Her stated purpose Wednesday was to help the president announce a commitment from several companies to hire 25,000 veterans and military spouses by the end of 2013. The first lady has been leading a national campaign to rally the country around veterans.
But Mrs. Obama is also a not-so-secret weapon for the White House and the Obama presidential campaign. While her husband's approval ratings have fallen to the mid- to low 40s, the first lady's poll numbers remain high.
And the president, who can sometimes come off as professorial, is clearly more at ease when his wife is by his side.
"How lucky am I to be married to Michelle Obama?" Obama said after being introduced by his wife at an event at Joint Base Langley-Eustis in Virginia.
He offered advice to the unmarried men in the audience: "The whole goal is to marry up.

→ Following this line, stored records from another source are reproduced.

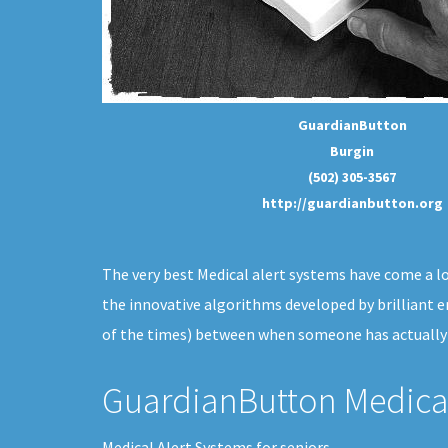
GuardianButton
Burgin
(502) 305-3567
http://guardianbutton.org
The very best Medical alert systems have come a long
the innovative algorithms developed by brilliant 
of the times) between when someone has actually f
GuardianButton Medical
Medical Alert Systems for seniors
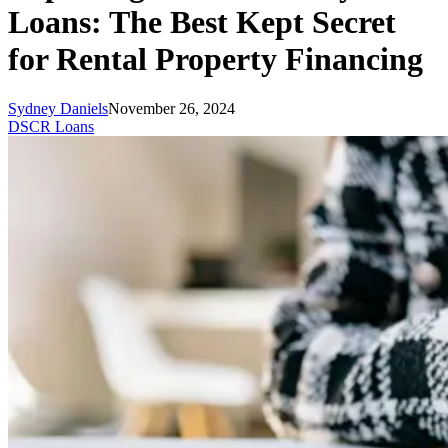
Loans: The Best Kept Secret
for Rental Property Financing
Sydney Daniels
November 26, 2024
DSCR Loans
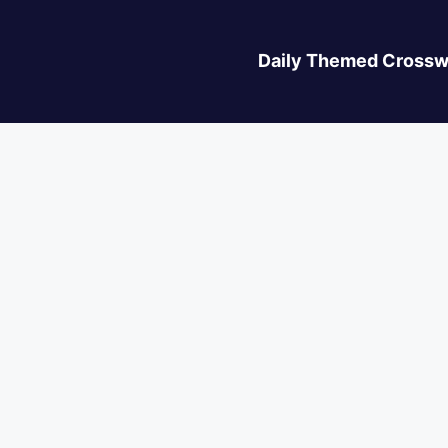
Daily Themed Crossw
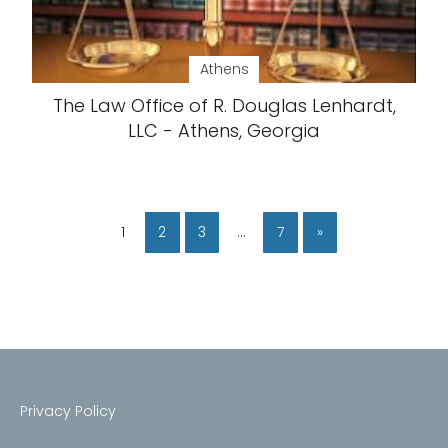
Athens
The Law Office of R. Douglas Lenhardt,
LLC - Athens, Georgia
1
2
3
…
7
»
Privacy Policy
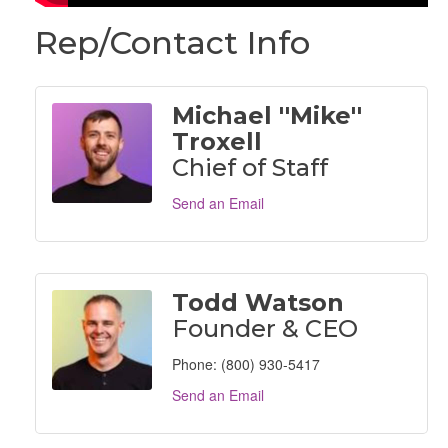
Rep/Contact Info
Michael ''Mike''
Troxell
Chief of Staff
Send an Email
Todd Watson
Founder & CEO
Phone:
(800) 930-5417
Send an Email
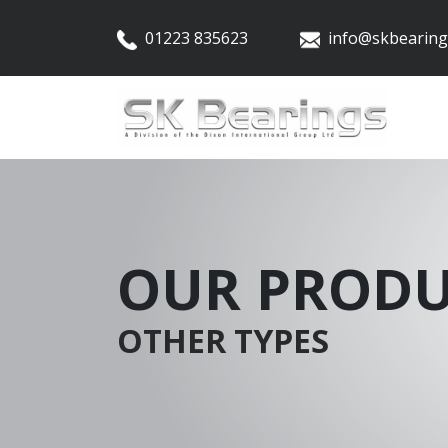
01223 835623
info@skbearing
OUR PRODU
OTHER TYPES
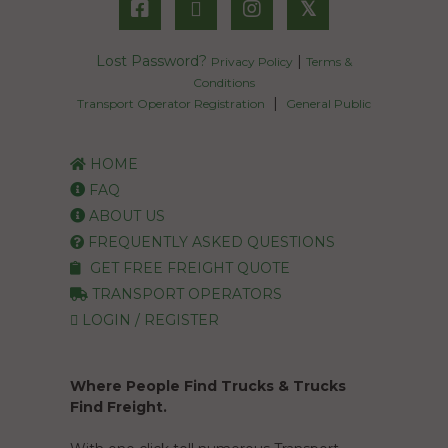
𝕏
Lost Password?
|
Privacy Policy
Terms &
Conditions
|
Transport Operator Registration
General Public
HOME
FAQ
ABOUT US
FREQUENTLY ASKED QUESTIONS
GET FREE FREIGHT QUOTE
TRANSPORT OPERATORS
LOGIN / REGISTER
Where People Find Trucks & Trucks
Find Freight.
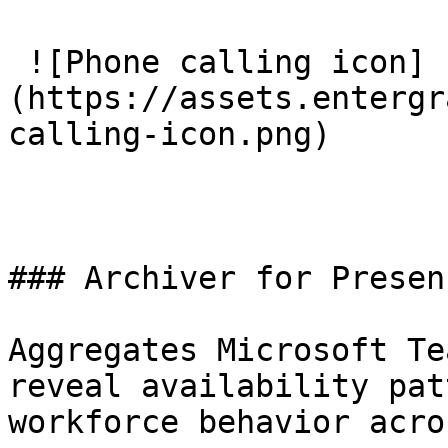
 ![Phone calling icon]
(https://assets.entergr
calling-icon.png) 

### Archiver for Presenc
Aggregates Microsoft Te
reveal availability pat
workforce behavior acro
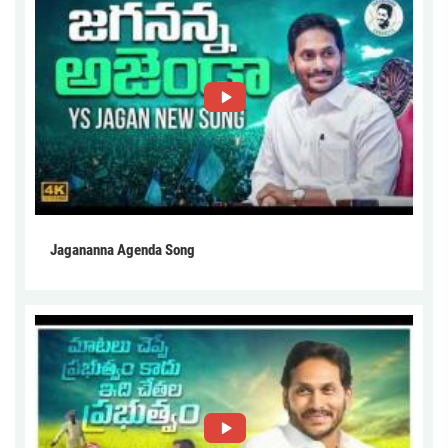
Jagananna Agenda Song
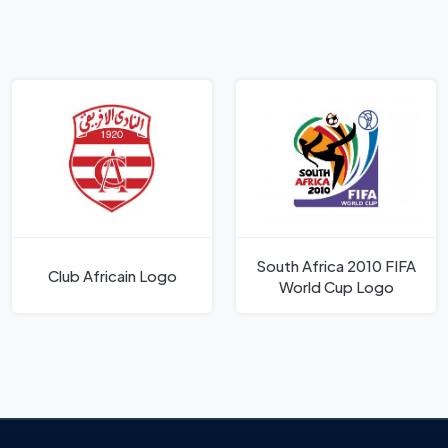
South Africa 2010 FIFA
Club Africain Logo
World Cup Logo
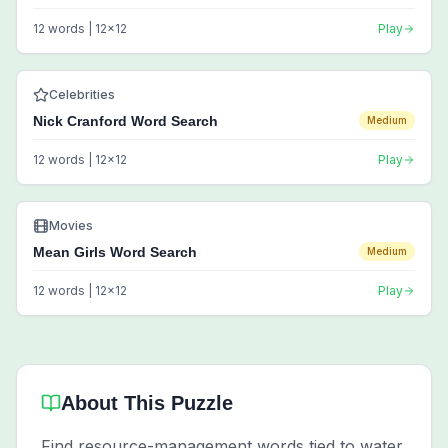
12
words |
12
x
12
Play
Celebrities
Nick Cranford Word Search
Medium
12
words |
12
x
12
Play
Movies
Mean Girls Word Search
Medium
12
words |
12
x
12
Play
About This Puzzle
Find resource-management words tied to water,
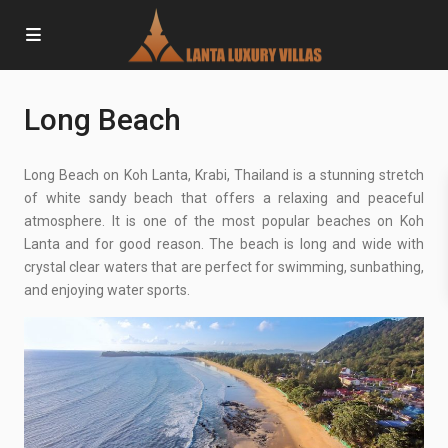
Long Beach
Long Beach on Koh Lanta, Krabi, Thailand is a stunning stretch
of white sandy beach that offers a relaxing and peaceful
atmosphere. It is one of the most popular beaches on Koh
Lanta and for good reason. The beach is long and wide with
crystal clear waters that are perfect for swimming, sunbathing,
and enjoying water sports.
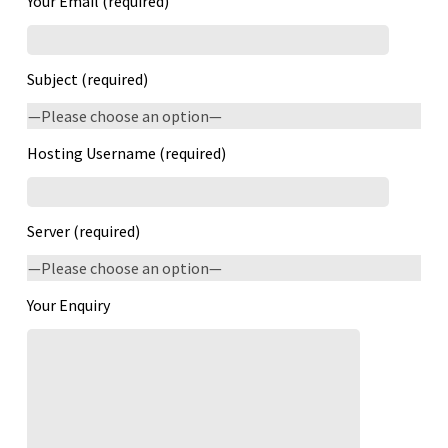
Your Email (required)
Subject (required)
Hosting Username (required)
Server (required)
Your Enquiry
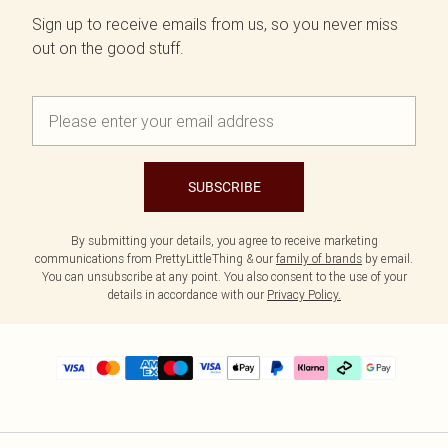
Sign up to receive emails from us, so you never miss
out on the good stuff.
SUBSCRIBE
By submitting your details, you agree to receive marketing
communications from PrettyLittleThing & our
family of brands
by email.
You can unsubscribe at any point. You also consent to the use of your
details in accordance with our
Privacy Policy.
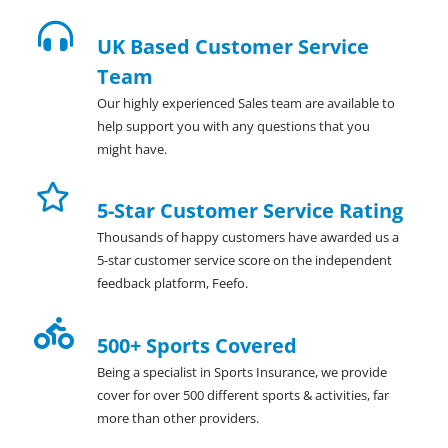
UK Based Customer Service
Team
Our highly experienced Sales team are available to
help support you with any questions that you
might have.
5-Star Customer Service Rating
Thousands of happy customers have awarded us a
5-star customer service score on the independent
feedback platform, Feefo.
500+ Sports Covered
Being a specialist in Sports Insurance, we provide
cover for over 500 different sports & activities, far
more than other providers.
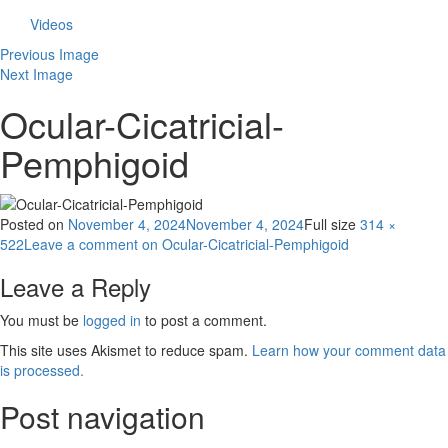
Videos
Previous Image
Next Image
Ocular-Cicatricial-
Pemphigoid
Posted on
November 4, 2024
November 4, 2024
Full size
314 ×
522
Leave a comment
on Ocular-Cicatricial-Pemphigoid
Leave a Reply
You must be
logged in
to post a comment.
This site uses Akismet to reduce spam.
Learn how your comment data
is processed.
Post navigation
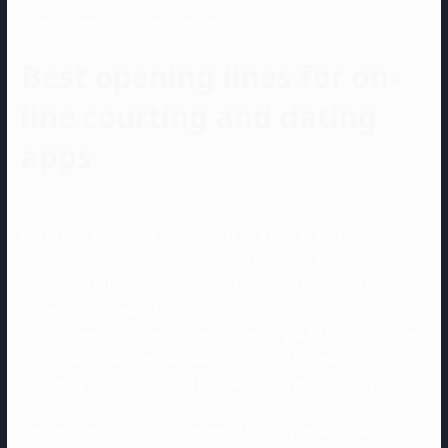
filters to search out best matches.
Best opening lines for on-
line courting and dating
apps
Like Tinder, Match also added a security characteristic that permits
you to alert associates should you’re on a date and really feel unsafe.
You can even set your political views in Match, so you can better
discover an individual whose outlook traces up with yours (or do
not, when you imagine that opposites attract). Hinge turns its nostril
up at swipes for a more detailed profile that you fill in with footage
and stories. Users can then select to love and comment on
something in that profile, and that serves as a mutual dialog starter.
Besides offering tools that can assist you stay secure, a dating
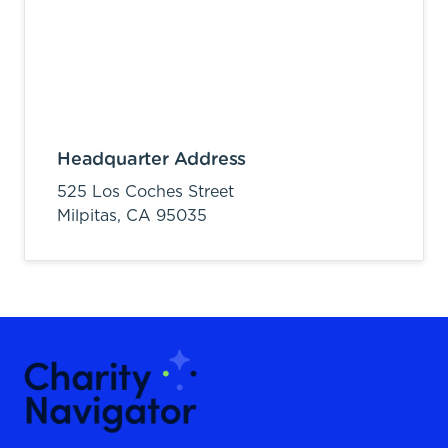
Headquarter Address
525 Los Coches Street
Milpitas,
CA
95035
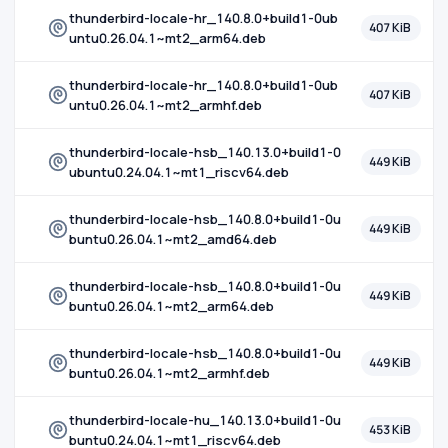
thunderbird-locale-hr_140.8.0+build1-0ub
407 KiB
untu0.26.04.1~mt2_arm64.deb
thunderbird-locale-hr_140.8.0+build1-0ub
407 KiB
untu0.26.04.1~mt2_armhf.deb
thunderbird-locale-hsb_140.13.0+build1-0
449 KiB
ubuntu0.24.04.1~mt1_riscv64.deb
thunderbird-locale-hsb_140.8.0+build1-0u
449 KiB
buntu0.26.04.1~mt2_amd64.deb
thunderbird-locale-hsb_140.8.0+build1-0u
449 KiB
buntu0.26.04.1~mt2_arm64.deb
thunderbird-locale-hsb_140.8.0+build1-0u
449 KiB
buntu0.26.04.1~mt2_armhf.deb
thunderbird-locale-hu_140.13.0+build1-0u
453 KiB
buntu0.24.04.1~mt1_riscv64.deb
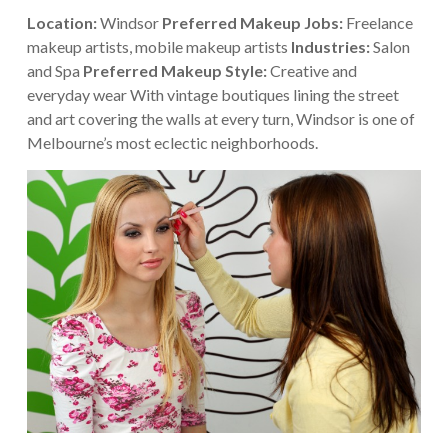
Location:
Windsor
Preferred Makeup Jobs:
Freelance
makeup artists, mobile makeup artists
Industries:
Salon
and Spa
Preferred Makeup Style:
Creative and
everyday wear
With vintage boutiques lining the street
and art covering the walls at every turn, Windsor is one of
Melbourne’s most eclectic neighborhoods.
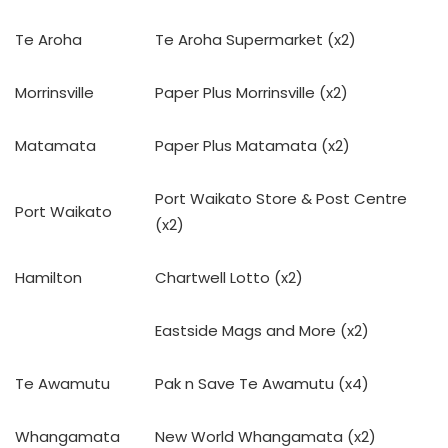
Te Aroha
Te Aroha Supermarket (x2)
Morrinsville
Paper Plus Morrinsville (x2)
Matamata
Paper Plus Matamata (x2)
Port Waikato Store & Post Centre
Port Waikato
(x2)
Hamilton
Chartwell Lotto (x2)
Eastside Mags and More (x2)
Te Awamutu
Pak n Save Te Awamutu (x4)
Whangamata
New World Whangamata (x2)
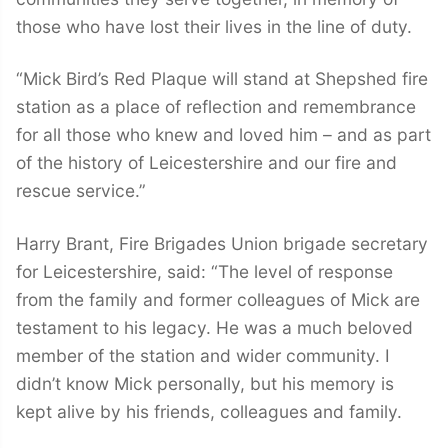
those who have lost their lives in the line of duty.
“Mick Bird’s Red Plaque will stand at Shepshed fire
station as a place of reflection and remembrance
for all those who knew and loved him – and as part
of the history of Leicestershire and our fire and
rescue service.”
Harry Brant, Fire Brigades Union brigade secretary
for Leicestershire, said: “The level of response
from the family and former colleagues of Mick are
testament to his legacy. He was a much beloved
member of the station and wider community. I
didn’t know Mick personally, but his memory is
kept alive by his friends, colleagues and family.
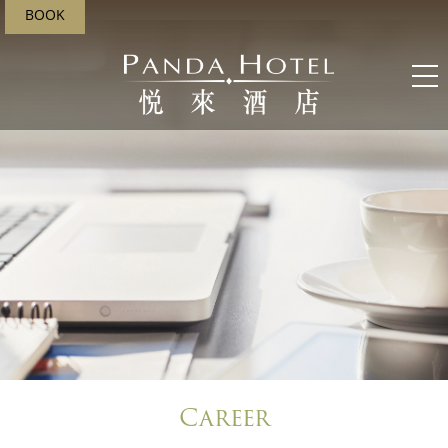
BOOK
;
Career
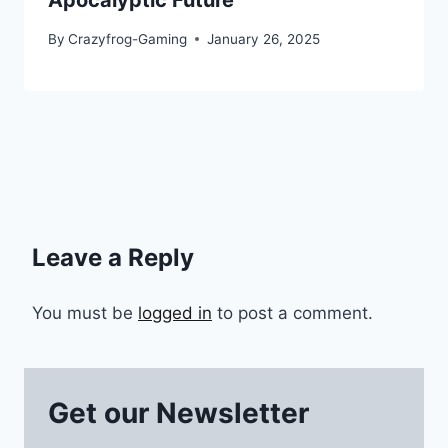
Apocalyptic Future
By
Crazyfrog-Gaming
January 26, 2025
Leave a Reply
You must be
logged in
to post a comment.
Get our Newsletter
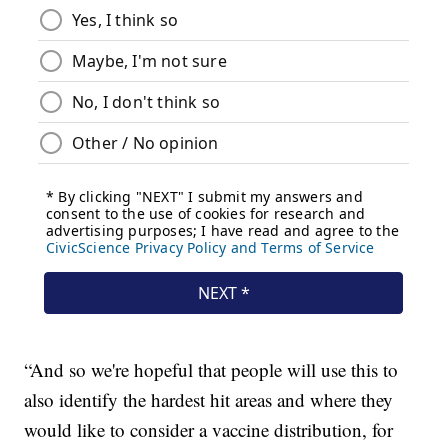
“And so we're hopeful that people will use this to
also identify the hardest hit areas and where they
would like to consider a vaccine distribution, for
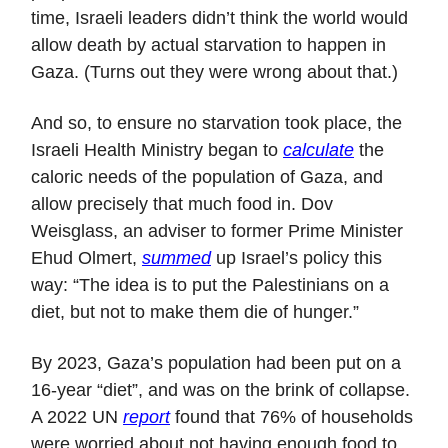
time, Israeli leaders didn’t think the world would
allow death by actual starvation to happen in
Gaza. (Turns out they were wrong about that.)
And so, to ensure no starvation took place, the
Israeli Health Ministry began to
calculate
the
caloric needs of the population of Gaza, and
allow precisely that much food in. Dov
Weisglass, an adviser to former Prime Minister
Ehud Olmert,
summed
up Israel’s policy this
way: “The idea is to put the Palestinians on a
diet, but not to make them die of hunger.”
By 2023, Gaza’s population had been put on a
16-year “diet”, and was on the brink of collapse.
A 2022 UN
report
found that 76% of households
were worried about not having enough food to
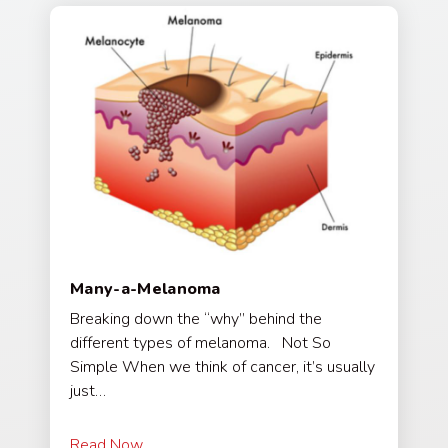
Many-a-Melanoma
Breaking down the “why” behind the
different types of melanoma. Not So
Simple When we think of cancer, it’s usually
just…
Read Now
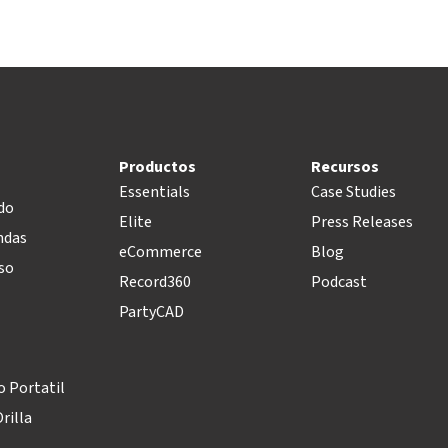
Productos
Recursos
Essentials
Case Studies
do
Elite
Press Releases
ndas
eCommerce
Blog
so
Record360
Podcast
PartyCAD
 Portatil
rilla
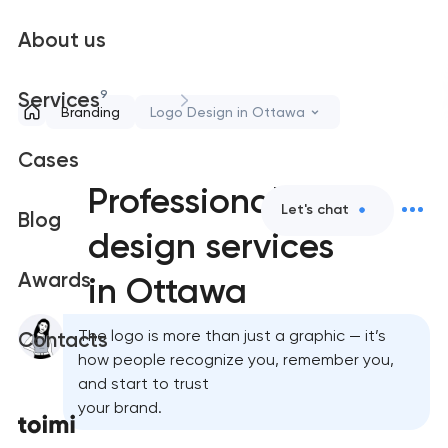
About us
9
Services
Branding
Logo Design in Ottawa
Cases
Professional logo
Let's chat
Blog
design services
Awards
in Ottawa
The logo is more than just a graphic — it’s
Contacts
how people recognize you, remember you,
and start to trust
your brand.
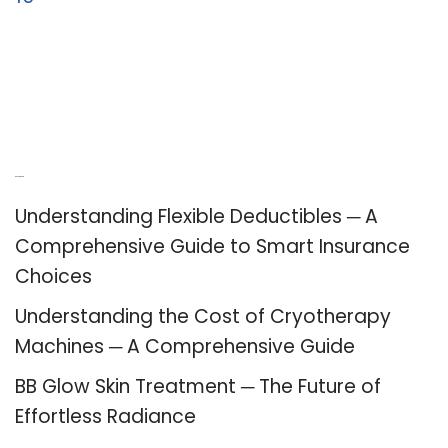
Recent Posts
Understanding Flexible Deductibles ─ A
Comprehensive Guide to Smart Insurance
Choices
Understanding the Cost of Cryotherapy
Machines ─ A Comprehensive Guide
BB Glow Skin Treatment ─ The Future of
Effortless Radiance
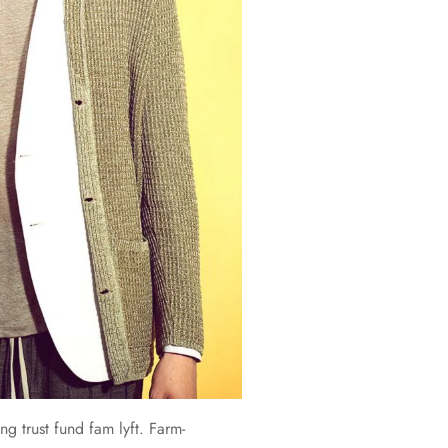
ng trust fund fam lyft. Farm-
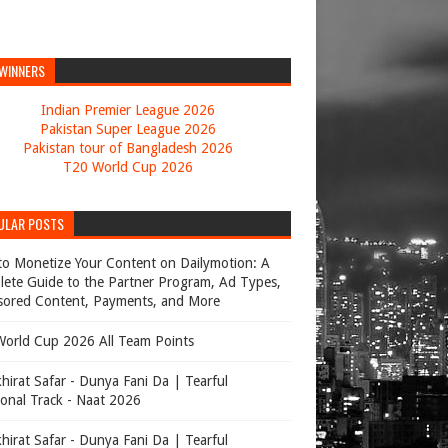
 WINNERS
Indian Premier League 2026
Pakistan Super League 2026
Pakistan tour of Bangladesh 2026
T20 World Cup 2026
ULAR POSTS
o Monetize Your Content on Dailymotion: A
ete Guide to the Partner Program, Ad Types,
ored Content, Payments, and More
orld Cup 2026 All Team Points
hirat Safar - Dunya Fani Da | Tearful
onal Track - Naat 2026
hirat Safar - Dunya Fani Da | Tearful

Try to improve your gene pool."
The Obamas announced that the American Logistics Association, which includes major companies like Tyson Foods Inc. and the Coca-Cola Co., pledged to hire more than 25,000 veterans and military spouses by the end of 2013.
The president called for bipartisan support for a proposal in his jobs bill that would give small businesses tax breaks if they hire out-of-work veterans. Larger tax breaks would go to businesses that hire unemployed wounded service members.
"When I first proposed this idea in a joint session of Congress, people stood up and applauded on both sides of the aisle," Obama said about tax credits to encourage hiring of veterans. "So when it comes for a vote in the Senate, I expect to get votes from both sides of the aisle. Don't just applaud about it. Vote for it."
Still, with his wife at his side in a military setting, Obama's pitch for his jobs bill was far less partisan than it has been across his bus tour of North Carolina and Virginia. He didn't target at length the Republican lawmakers who have voted against his plan, promising more broadly to keep pushing Congress to pass a bill that's now been broken into pieces.
From the military base, the first lady joined her husband on his impenetrable-looking, million-dollar black bus as it hit the road.
After a short drive, the Obamas stopped off to buy pumpkins at a roadside produce stand, one of several unscheduled stops the president made in the two states.
Mrs. Obama has an easy way with the public that makes her a natural for the retail, roadside politics that are a staple of presidential campaigns. She chatted with shoppers at the Wood's Orchard produce stand and hugged the couple that owned the store so frequently that they appeared to be old friends, not strangers.
Mrs. Obama also joined her husband for lunch with a small group of veterans at Anna's Pizza and Italian Kitchen, a strip mall restaurant in Hampton, Va.
With her husband bracing for a tough re-election fight, the first lady has promised to put herself into the campaign effort like never before. Since mid-May, she's headlined more than 15 fundraisers for her husband and the Democratic Party. And she's blasted out mass emails to the party faithful urging them to support her husband.
After lunch in Hampton, the first lady was headed to St. Louis for the first game of the World Series. Major League Baseball is dedicating the game to veterans and their families, and Mrs. Obama and Jill Biden, wife of Vice President Joe Biden, were scheduled to participate in a pregame ceremony.
The president, meanwhile, continued on to the final stop on his bus trip, a speech at a fire station in North Chesterfield, Va., where he made one more appeal for his jobs bill, this time focusing on his call for $35 billion in aid for state and local governments in order to keep fire fighters, police officers and teachers on the job.
Republicans have criticized Obama's bus trip through two states his campaign wants to win in 2012 as being more about selling the president's re-election than solving the country's economic woes. Senate Minority Leader Mitch McConnell said Wednesday: "Let's park the campaign bus, put away the talking points, and do something to address this jobs crisis."